Start of THE RECORDS
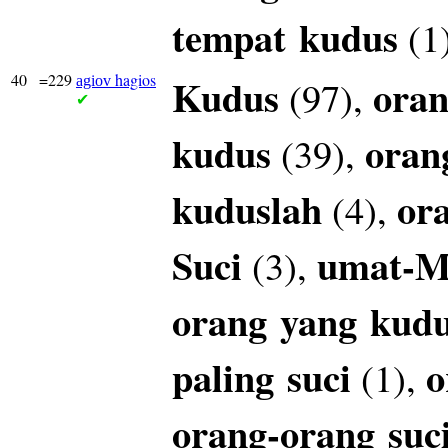
tempat
kudus
(1
40
=229
hagios
Kudus
oran
(97),
agiov
✔
kudus
oran
(39),
kuduslah
or
(4),
Suci
umat-
(3),
orang
yang
kud
paling
suci
o
(1),
orang-orang
suc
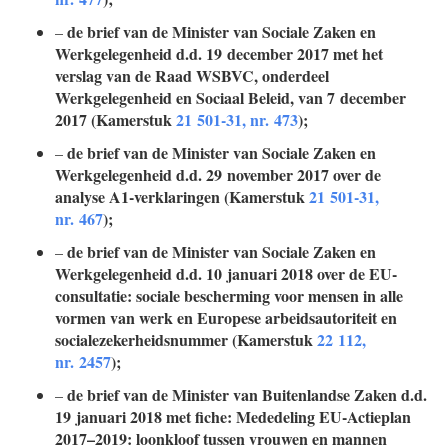
de brief van de Minister van Sociale Zaken en
–
Werkgelegenheid d.d. 19 december 2017 met het
verslag van de Raad WSBVC, onderdeel
Werkgelegenheid en Sociaal Beleid, van 7 december
2017 (Kamerstuk
21 501-31, nr. 473
);
de brief van de Minister van Sociale Zaken en
–
Werkgelegenheid d.d. 29 november 2017 over de
analyse A1-verklaringen (Kamerstuk
21 501-31,
nr. 467
);
de brief van de Minister van Sociale Zaken en
–
Werkgelegenheid d.d. 10 januari 2018 over de EU-
consultatie: sociale bescherming voor mensen in alle
vormen van werk en Europese arbeidsautoriteit en
socialezekerheidsnummer (Kamerstuk
22 112,
nr. 2457
);
de brief van de Minister van Buitenlandse Zaken d.d.
–
19 januari 2018 met fiche: Mededeling EU-Actieplan
2017–2019: loonkloof tussen vrouwen en mannen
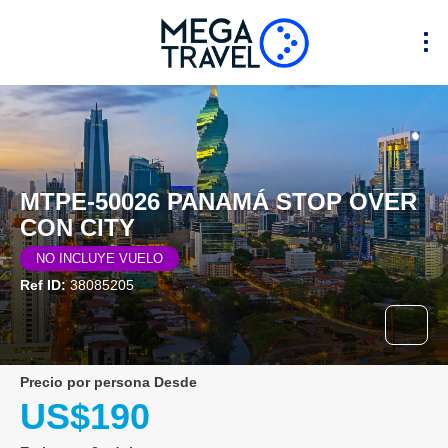
MTPE-50026 PANAMÁ STOP OVER
CON CITY
NO INCLUYE VUELO
Ref ID:
38085205
precio por persona Desde
US$190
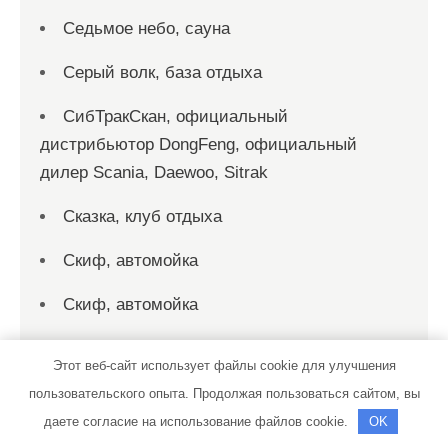
Седьмое небо, сауна
Серый волк, база отдыха
СибТракСкан, официальный
дистрибьютор DongFeng, официальный
дилер Scania, Daewoo, Sitrak
Сказка, клуб отдыха
Скиф, автомойка
Скиф, автомойка
Служба эвакуации, Служба эвакуации
Этот веб-сайт использует файлы cookie для улучшения
Смарт-Сервис, автокомплекс
пользовательского опыта. Продолжая пользоваться сайтом, вы
даете согласие на использование файлов cookie.
OK
Созвездие Тельца, автокомплекс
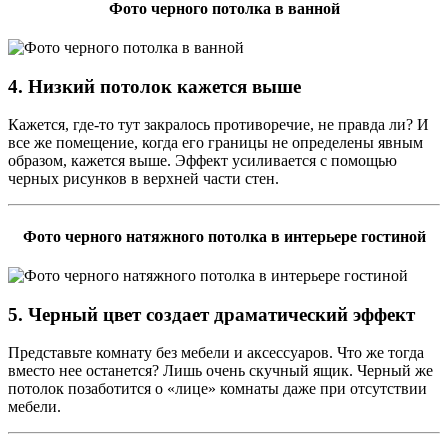
Фото черного потолка в ванной
4. Низкий потолок кажется выше
Кажется, где-то тут закралось противоречие, не правда ли? И
все же помещение, когда его границы не определены явным
образом, кажется выше. Эффект усиливается с помощью
черных рисунков в верхней части стен.
Фото черного натяжного потолка в интерьере гостиной
5. Черный цвет создает драматический эффект
Представьте комнату без мебели и аксессуаров. Что же тогда
вместо нее останется? Лишь очень скучный ящик. Черный же
потолок позаботится о «лице» комнаты даже при отсутствии
мебели.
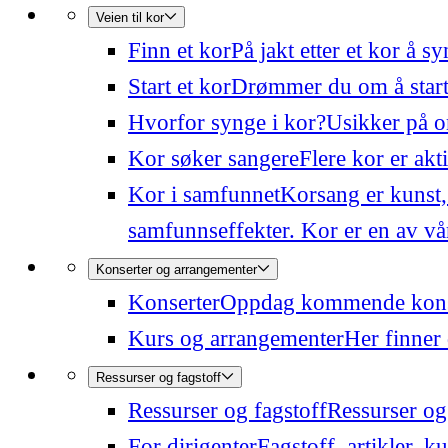
Veien til kor
Finn et kor
På jakt etter et kor å 
Start et kor
Drømmer du om å starte
Hvorfor synge i kor?
Usikker på o
Kor søker sangere
Flere kor er akt
Kor i samfunnet
Korsang er kunst,
samfunnseffekter. Kor er en av våre
Konserter og arrangementer
Konserter
Oppdag kommende konser
Kurs og arrangementer
Her finner 
Ressurser og fagstoff
Ressurser og fagstoff
Ressurser og 
For dirigenter
Fagstoff, artikler, k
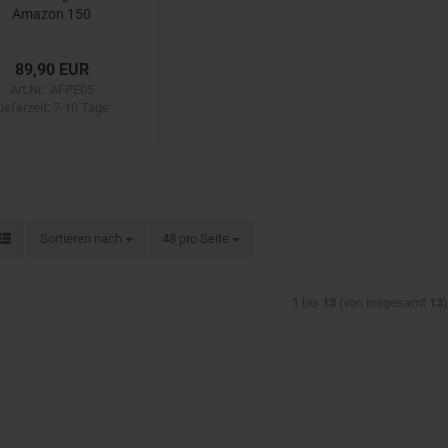
Amazon 150
(mega Dick)
89,90 EUR
Art.Nr.: AFPE05
ieferzeit:
7-10 Tage
Sortieren nach
pro Seite
Sortieren nach
48 pro Seite
1
bis
13
(von insgesamt
13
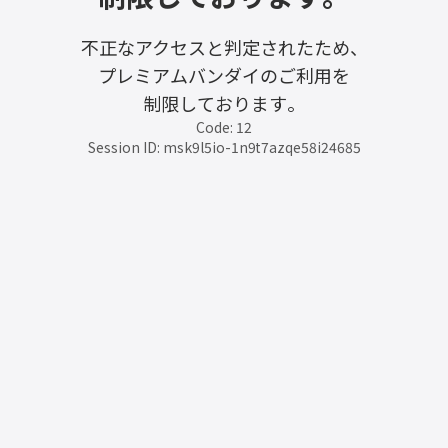
不正なアクセスと判定されたため、
プレミアムバンダイのご利用を
制限しております。
Code: 12
Session ID: msk9l5io-1n9t7azqe58i24685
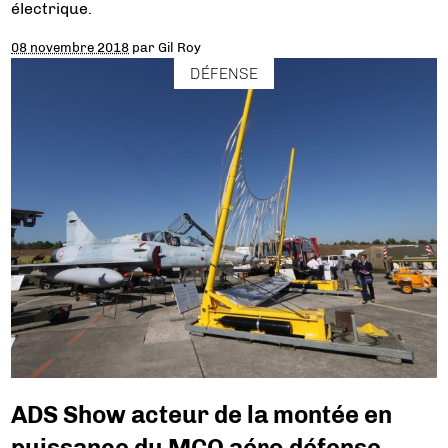
électrique.
08 novembre 2018
par
Gil Roy
DÉFENSE
ADS Show acteur de la montée en
puissance du MCO aéro-défense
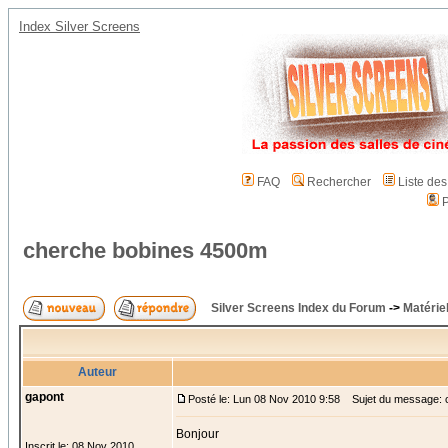
Index Silver Screens
FAQ
Rechercher
Liste de
P
cherche bobines 4500m
Silver Screens Index du Forum
->
Matérie
Auteur
gapont
Posté le: Lun 08 Nov 2010 9:58
Sujet du message: 
Bonjour
Inscrit le: 08 Nov 2010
End of THE RECORDS
An exact repetition of the listing is needed, with the pictures dropped.

__WRITTEN RESPONSE__.
tempat
kudus
(1
40
=229
hagios
Kudus
oran
(97),
agiov
✔
kudus
oran
(39),
kuduslah
or
(4),
Suci
umat-
(3),
orang
yang
kud
paling
suci
o
(1),
orang-orang
suc
de brief van de Minister van Sociale Zaken en
–
Werkgelegenheid d.d. 19 december 2017 met het
verslag van de Raad WSBVC, onderdeel
Werkgelegenheid en Sociaal Beleid, van 7 december
2017 (Kamerstuk
21 501-31, nr. 473
);
de brief van de Minister van Sociale Zaken en
–
Werkgelegenheid d.d. 29 november 2017 over de
analyse A1-verklaringen (Kamerstuk
21 501-31,
nr. 467
);
de brief van de Minister van Sociale Zaken en
–
Werkgelegenheid d.d. 10 januari 2018 over de EU-
consultatie: sociale bescherming voor mensen in alle
vormen van werk en Europese arbeidsautoriteit en
socialezekerheidsnummer (Kamerstuk
22 112,
nr. 2457
);
de brief van de Minister van Buitenlandse Zaken d.d.
–
19 januari 2018 met fiche: Mededeling EU-Actieplan
2017–2019: loonkloof tussen vrouwen en mannen
MTPE-50026 PANAMÁ STOP OVER
CON CITY
NO INCLUYE VUELO
Ref ID:
38085205
precio por persona Desde
US$190
Седьмое небо, сауна
Серый волк, база отдыха
СибТракСкан, официальный
дистрибьютор DongFeng, официальный
дилер Scania, Daewoo, Sitrak
Сказка, клуб отдыха
Скиф, автомойка
Скиф, автомойка
Служба эвакуации, Служба эвакуации
Этот веб-сайт использует файлы cookie для улучшения
Смарт-Сервис, автокомплекс
пользовательского опыта. Продолжая пользоваться сайтом, вы
даете согласие на использование файлов cookie.
OK
Созвездие Тельца, автокомплекс
Фото черного потолка в ванной
4. Низкий потолок кажется выше
Кажется, где-то тут закралось противоречие, не правда ли? И
все же помещение, когда его границы не определены явным
образом, кажется выше. Эффект усиливается с помощью
черных рисунков в верхней части стен.
Фото черного натяжного потолка в интерьере гостиной
5. Черный цвет создает драматический эффект
Представьте комнату без мебели и аксессуаров. Что же тогда
вместо нее останется? Лишь очень скучный ящик. Черный же
потолок позаботится о «лице» комнаты даже при отсутствии
мебели.
Veien til kor
Finn et kor
På jakt etter et kor å 
Start et kor
Drømmer du om å starte
Hvorfor synge i kor?
Usikker på o
Kor søker sangere
Flere kor er akt
Kor i samfunnet
Korsang er kunst,
samfunnseffekter. Kor er en av våre
Konserter og arrangementer
Konserter
Oppdag kommende konser
Kurs og arrangementer
Her finner 
Ressurser og fagstoff
Ressurser og fagstoff
Ressurser og 
For dirigenter
Fagstoff, artikler, k
Amazon 150
(mega Dick)
89,90 EUR
Art.Nr.: AFPE05
ieferzeit:
7-10 Tage
Sortieren nach
pro Seite
Sortieren nach
48 pro Seite
1
bis
13
(von insgesamt
13
不正なアクセスと判定されたため、
プレミアムバンダイのご利用を
制限しております。
Code: 12
Session ID: msk9l5io-1n9t7azqe58i24685
électrique.
08 novembre 2018
par
Gil Roy
DÉFENSE
ADS Show acteur de la montée en
puissance du MCO aéro-défense
Index Silver Screens
FAQ
Rechercher
Liste de
P
cherche bobines 4500m
Silver Screens Index du Forum
->
Matérie
Auteur
gapont
Posté le: Lun 08 Nov 2010 9:58
Sujet du message: 
Bonjour
Inscrit le: 08 Nov 2010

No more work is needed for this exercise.